The photo at the top of this story is untitled, © All Rights Reserved, and is posted with the permission of AShakur. You can see AShakur's photostream on Flickr here.


Sunday, January 03, 2016

BUS STORY # 478 (Dog Is My Co-rider)

Downloaded from A Geek in the Wilderness

We’re just a few stops out of the turnaround when a woman boards the bus with a dog on a leash. It is not marked as a service dog. Perhaps it is a “support” dog. That would fit with the woman, a thirty-something trim honey blonde wearing a nice T-shirt and nice jeans.

The dog, a Heinz 57 with Boxer in his ears and German Shepherd in his snout, is clearly a youngster, with all the insatiable curiosity and inability to hold still that comes with that age.

The driver says something to her, and a brief conversation ensues. I can’t hear any of it, and I’m wondering if the driver is telling her dogs aren’t allowed on the city buses.

Maybe the conversation has nothing at all to do with dogs. When they have finished talking, the woman starts down the aisle.The dog jumps up on the bench seat to her right. The woman pulls him down off the bench. She pushes him into the space between the bench seat and the first forward-facing row, then takes the window seat.

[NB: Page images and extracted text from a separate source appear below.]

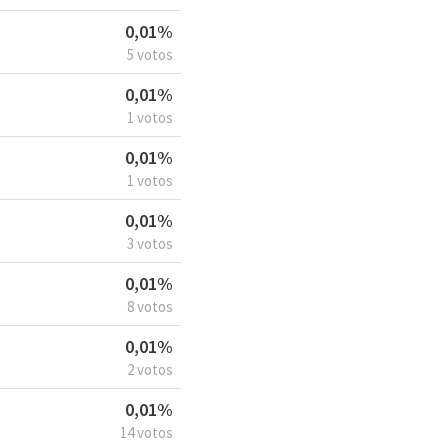
0,01%
5 votos
0,01%
1 votos
0,01%
1 votos
0,01%
3 votos
0,01%
8 votos
0,01%
2 votos
0,01%
14 votos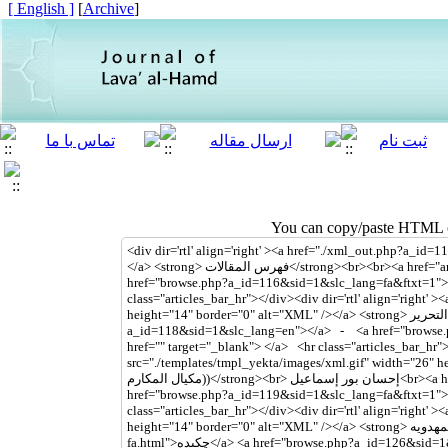
[ English ]
]
Archive
[
You can copy/paste HTML co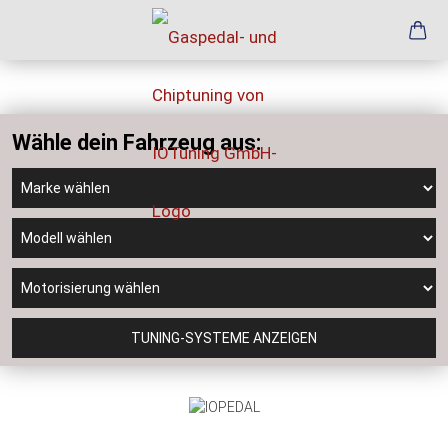
Wähle dein Fahrzeug aus:
TUNING-SYSTEME ANZEIGEN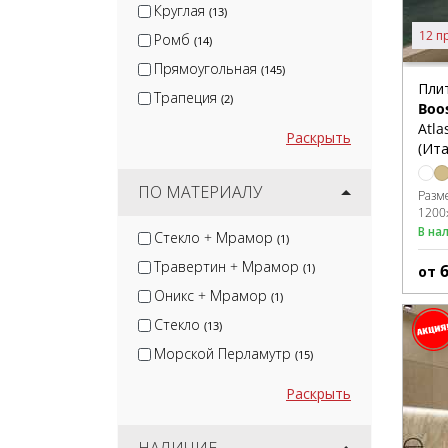
Круглая
(13)
12 п
Ромб
(14)
Прямоугольная
(145)
Пли
Трапеция
(2)
Boo
Atla
Раскрыть
(Ита
ПО МАТЕРИАЛУ
Разм
1200
В на
Стекло + Мрамор
(1)
Травертин + Мрамор
(1)
от
Оникс + Мрамор
(1)
Стекло
(13)
Морской Перламутр
(15)
Раскрыть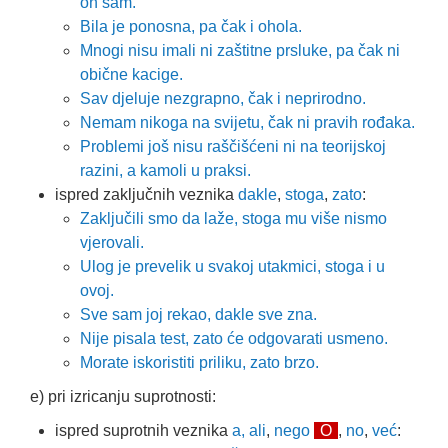
on sam.
Bila je ponosna, pa čak i ohola.
Mnogi nisu imali ni zaštitne prsluke, pa čak ni
obične kacige.
Sav djeluje nezgrapno, čak i neprirodno.
Nemam nikoga na svijetu, čak ni pravih rođaka.
Problemi još nisu raščišćeni ni na teorijskoj
razini, a kamoli u praksi.
ispred zaključnih veznika
dakle
,
stoga
,
zato
:
Zaključili smo da laže, stoga mu više nismo
vjerovali.
Ulog je prevelik u svakoj utakmici, stoga i u
ovoj.
Sve sam joj rekao, dakle sve zna.
Nije pisala test, zato će odgovarati usmeno.
Morate iskoristiti priliku, zato brzo.
e) pri izricanju suprotnosti:
ispred suprotnih veznika
a,
ali
,
nego
O
,
no
,
već
: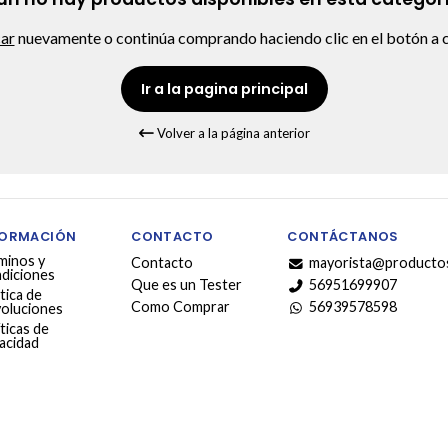
car
nuevamente o continúa comprando haciendo clic en el botón a c
Ir a la pagina principal
Volver a la página anterior
FORMACIÓN
CONTACTO
CONTÁCTANOS
minos y
Contacto
mayorista@productos
diciones
Que es un Tester
56951699907
tica de
Como Comprar
56939578598
oluciones
ticas de
vacidad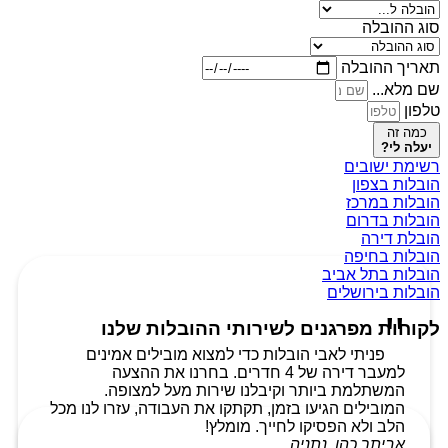
סוג ההובלה
תאריך ההובלה
שם מלא...
טלפון
כמה זה
יעלה לי?
רשימת ישובים
הובלות בצפון
הובלות במרכז
הובלות בדרום
הובלת דירה
הובלות בחיפה
הובלות בתל אביב
הובלות בירושלים
לקוחות מפרגנים לשירותי ההובלות שלנו
פניתי לאבי הובלות כדי למצוא מובילים אמינים
למעבר דירה של 4 חדרים. בחרנו את ההצעה
המשתלמת ביותר וקיבלנו שירות מעל למצופה.
המובילים הגיעו בזמן, תקתקו את העבודה, עזרו לנו מכל
הלב ולא הפסיקו לחייך. מומלץ!
אביתר כהן, נתניה.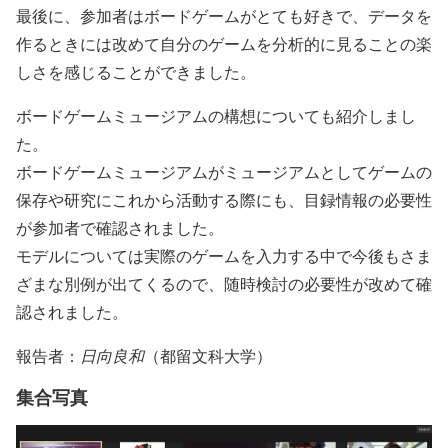
最後に、参加者はボードゲームがとても好きで、データを
作るときには改めて自分のゲームを分析的に見ることの楽
しさを感じることができました。
ボードゲームミュージアムの構想についても紹介しまし
た。
ボードゲームミュージアムがミュージアムとしてゲームの
保存や研究にこれから活動する際にも、目録情報の必要性
が参加者で確認されました。
モデルについては実際のゲームを入力する中で今後もさま
ざまな別例が出てくるので、随時検討の必要性が改めて確
認されました。
報告者：
日向良和
（都留文科大学）
集合写真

She is trying to get the dog to lie down. He lies down, for about five seconds. Then he’s back up and looking at all the unexplored territory behind him.

Three men board at the next stop. As each passes by, the dog has to be restrained hard to keep him from checking them out. The second man veers away and extends a “down-boy” stiff arm in the dog’s direction. The dog doesn’t even land a sniff.

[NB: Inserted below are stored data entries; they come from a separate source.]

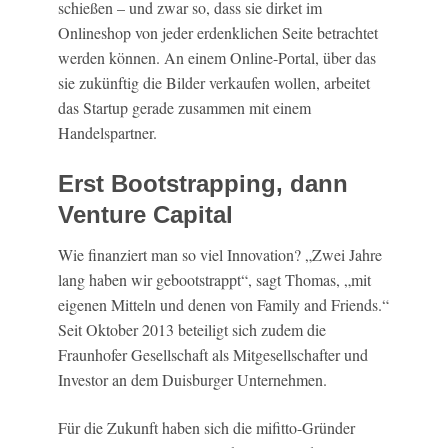
schießen – und zwar so, dass sie dirket im
Onlineshop von jeder erdenklichen Seite betrachtet
werden können. An einem Online-Portal, über das
sie zukünftig die Bilder verkaufen wollen, arbeitet
das Startup gerade zusammen mit einem
Handelspartner.
Erst Bootstrapping, dann
Venture Capital
Wie finanziert man so viel Innovation? „Zwei Jahre
lang haben wir gebootstrappt“, sagt Thomas, „mit
eigenen Mitteln und denen von Family and Friends.“
Seit Oktober 2013 beteiligt sich zudem die
Fraunhofer Gesellschaft als Mitgesellschafter und
Investor an dem Duisburger Unternehmen.
Für die Zukunft haben sich die mifitto-Gründer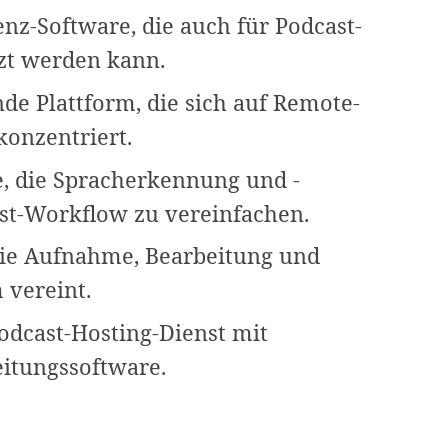
nz-Software, die auch für Podcast-
zt werden kann.
nde Plattform, die sich auf Remote-
onzentriert.
e, die Spracherkennung und -
st-Workflow zu vereinfachen.
 die Aufnahme, Bearbeitung und
 vereint.
Podcast-Hosting-Dienst mit
itungssoftware.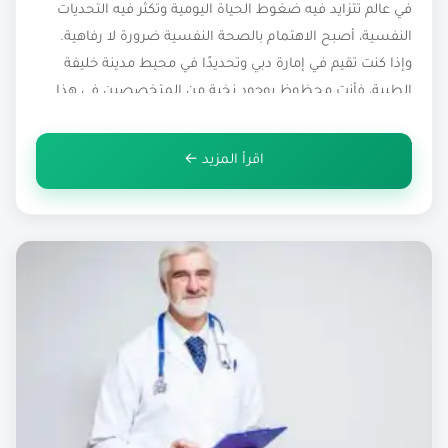
في عالم تتزايد فيه ضغوط الحياة اليومية وتكثر فيه التحديات
النفسية، أصبح الاهتمام بالصحة النفسية ضرورة لا رفاهية.
وإذا كنت تقيم في إمارة دبي وتحديدًا في محيط مدينة خليفة
الطبية، فأنت محظوظ بوجود نخبة من المتخصصين في هذا
المجال. البحث عن دكتور نفسي في مدينة خليفة الطبية لم يعد
أمرًا معقدًا، بل باتت الخيارات متعددة […]
اقرأ المزيد ←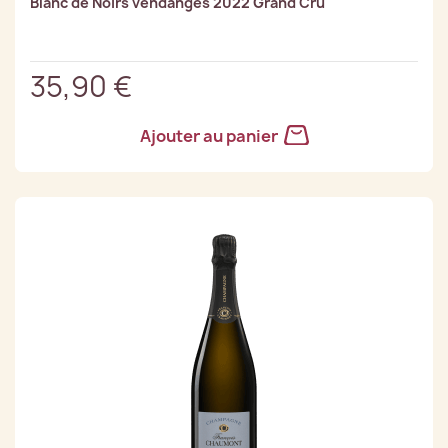
Blanc de Noirs vendanges 2022 Grand Cru
35,90 €
Ajouter au panier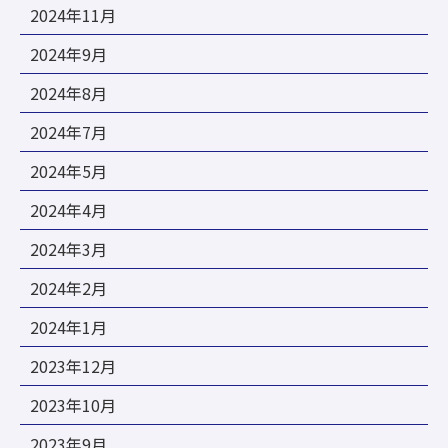
2024年11月
2024年9月
2024年8月
2024年7月
2024年5月
2024年4月
2024年3月
2024年2月
2024年1月
2023年12月
2023年10月
2023年9月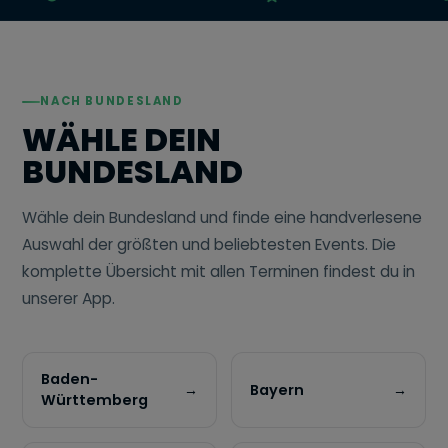
NACH BUNDESLAND
WÄHLE DEIN
BUNDESLAND
Wähle dein Bundesland und finde eine handverlesene
Auswahl der größten und beliebtesten Events. Die
komplette Übersicht mit allen Terminen findest du in
unserer App.
Baden-
→
Bayern
→
Württemberg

The bus was almost empty at the turnaround. But I know it’s going to fill right up as we get closer into town. I’m remembering an earlier dog-on-the-bus story from when I first began riding. It wasn’t a happy story, and I am worried about how this one is going to turn out.

Another stop, another two riders. The woman has both hands on the dog’s harness. He tries to meet the new riders, but he is now more contained. But in between stops, he’s given a little more latitude, a bit of the aisle. He wants more.

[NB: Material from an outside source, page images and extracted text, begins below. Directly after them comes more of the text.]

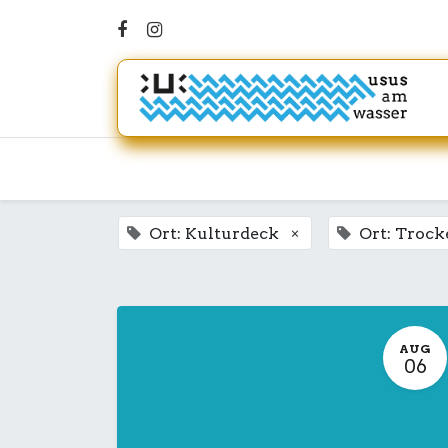
×
Ort: Kulturdeck
Ort: Troc
AUG
06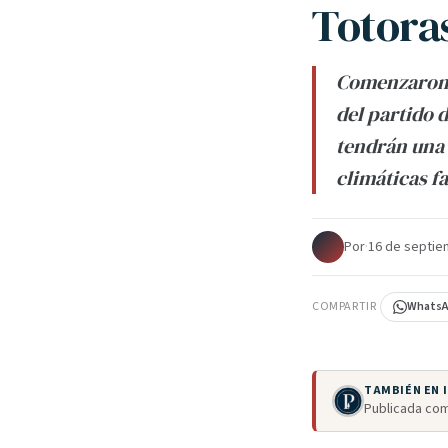
Totora
Comenzaron 
del partido 
tendrán una 
climáticas f
Por
·
16 de septie
COMPARTIR
Whats
TAMBIÉN EN
Publicada com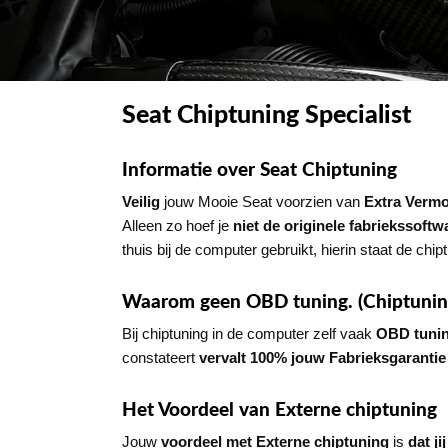
Seat Chiptuning Specialist
Informatie over Seat Chiptuning
Veilig
jouw Mooie Seat voorzien van
Extra Verm
Alleen zo hoef je
niet de originele fabriekssoftw
thuis bij de computer gebruikt, hierin staat de chip
Waarom geen OBD tuning. (Chiptuning
Bij chiptuning in de computer zelf vaak
OBD tuni
constateert
vervalt 100% jouw Fabrieksgarantie
Het Voordeel van Externe chiptuning
Jouw
voordeel
met Externe chiptuning
is
dat j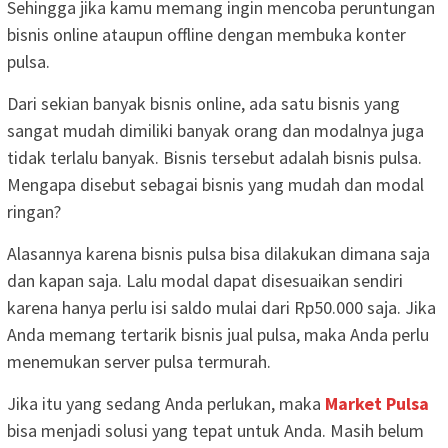
Sehingga jika kamu memang ingin mencoba peruntungan
bisnis online ataupun offline dengan membuka konter
pulsa.
Dari sekian banyak bisnis online, ada satu bisnis yang
sangat mudah dimiliki banyak orang dan modalnya juga
tidak terlalu banyak. Bisnis tersebut adalah bisnis pulsa.
Mengapa disebut sebagai bisnis yang mudah dan modal
ringan?
Alasannya karena bisnis pulsa bisa dilakukan dimana saja
dan kapan saja. Lalu modal dapat disesuaikan sendiri
karena hanya perlu isi saldo mulai dari Rp50.000 saja. Jika
Anda memang tertarik bisnis jual pulsa, maka Anda perlu
menemukan server pulsa termurah.
Jika itu yang sedang Anda perlukan, maka
Market Pulsa
bisa menjadi solusi yang tepat untuk Anda. Masih belum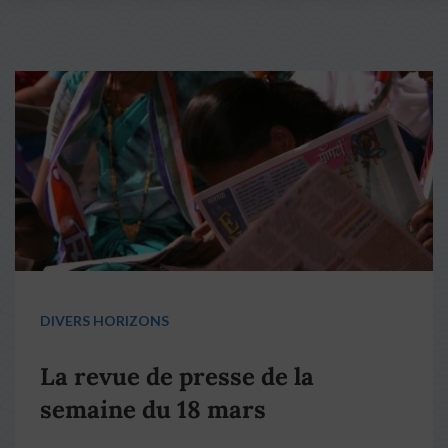
DIVERS HORIZONS
La revue de presse de la
semaine du 18 mars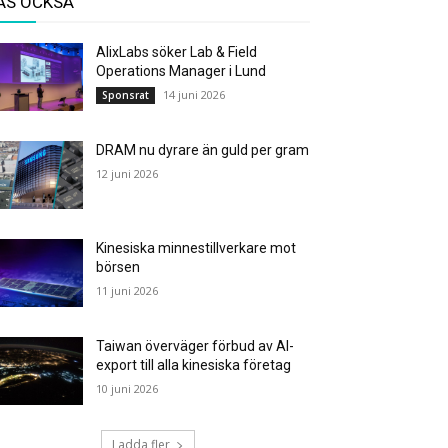
ÄS OCKSÅ
AlixLabs söker Lab & Field
Operations Manager i Lund
14 juni 2026
Sponsrat
DRAM nu dyrare än guld per gram
12 juni 2026
Kinesiska minnestillverkare mot
börsen
11 juni 2026
Taiwan överväger förbud av AI-
export till alla kinesiska företag
10 juni 2026
Ladda fler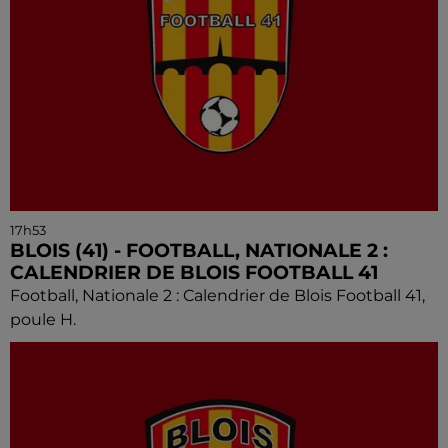
17h53
BLOIS (41) - FOOTBALL, NATIONALE 2 :
CALENDRIER DE BLOIS FOOTBALL 41
Football, Nationale 2 : Calendrier de Blois Football 41,
poule H.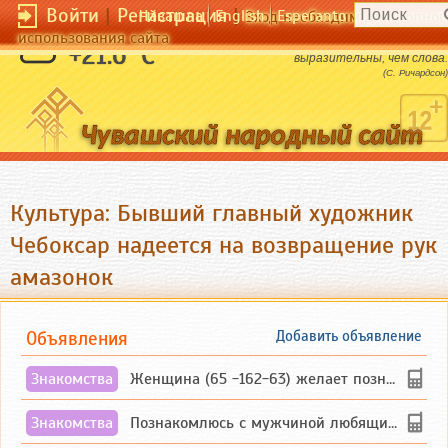
Войти
|
Регистрация
|
Чӑвашла
English
Esperanto
Вход необходим для полног
использования сайта
Наружность и манеры более
+21.6 °C
выразительны, чем слова.
(С. Ричардсон)
Культура: Бывший главный художник
Чебоксар надеется на возвращение рук
амазонок
Объявления
Добавить объявление
Знакомства
Женщина (65 -162-63) желает познакомиться с одиноким, добродушным, без вредных ...
Знакомства
Познакомлюсь с мужчиной любящим танцевать и петь на родном чувашском языке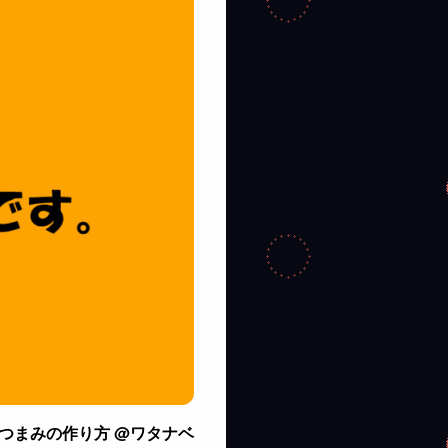
つまみの作り方 @ワタナベ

And then, a few stops later, she and the dog head for the front door. A teenager is boarding, and when he sees the exuberant dog, he backs up against the handrail and pulls his arms up. I can’t tell if he’s alarmed or just having fun. The woman and dog pass by him and out to the sidewalk without incident.

This is all the adventure I need for this bus trip, thank you.

__________


The photo credit link is worth checking out for the short post that accompanies the photo. The post even refers to “a bus trip to Albuquerque, New Mexico.” Nice post.


Sunday, December 27, 2015

BUS STORY # 477 (The Kindness Of Strangers)


Downloaded from Busted Halo.

My daughter lives in Brooklyn. This is the story she told me about a time she took the A train to JFK.


If you’re taking the A train to JFK airport in NYC, you want to take the route to Far Rockaway, not the route to Lefferts Boulevard. Think of it like the San Mateo bus here: if you want to get to all those office complexes south of Balloon Fiesta Park, you take the 140, not the 141.

My daughter was going to JFK when the A train pulled into her station. It was going the other way, but she was anxious to get going, and she knew she could transfer later at an above-ground station.

She’d just taken a seat and pulled her suitcase up beside her when a young man approached her asking if she was going to the airport.

Yes she was.

Ah, well, he explained, this route didn’t go to the airport, and he told her which station to get off at to get on the correct route.

She didn’t feel the need to explain herself, and simply thanked him.

He asked where she was from.

Well... She told him she was from Brooklyn and laughed a little sheepishly.

Ah, so she already knew all this.

Yes she did, but she very much appreciated his thoughtfulness and willingness to help out someone who might well have been lost.

It can be confusing, he acknowledged, and said he usually offered to help anyone he saw with a suitcase.

My daughter got off at her station. She was waiting for the train, her suitcase by her side, when she was approached by a teenaged girl who explained to her the next train coming was the train to the airport. She thanked the girl for being so helpful, and felt really good about her fellow New Yorkers.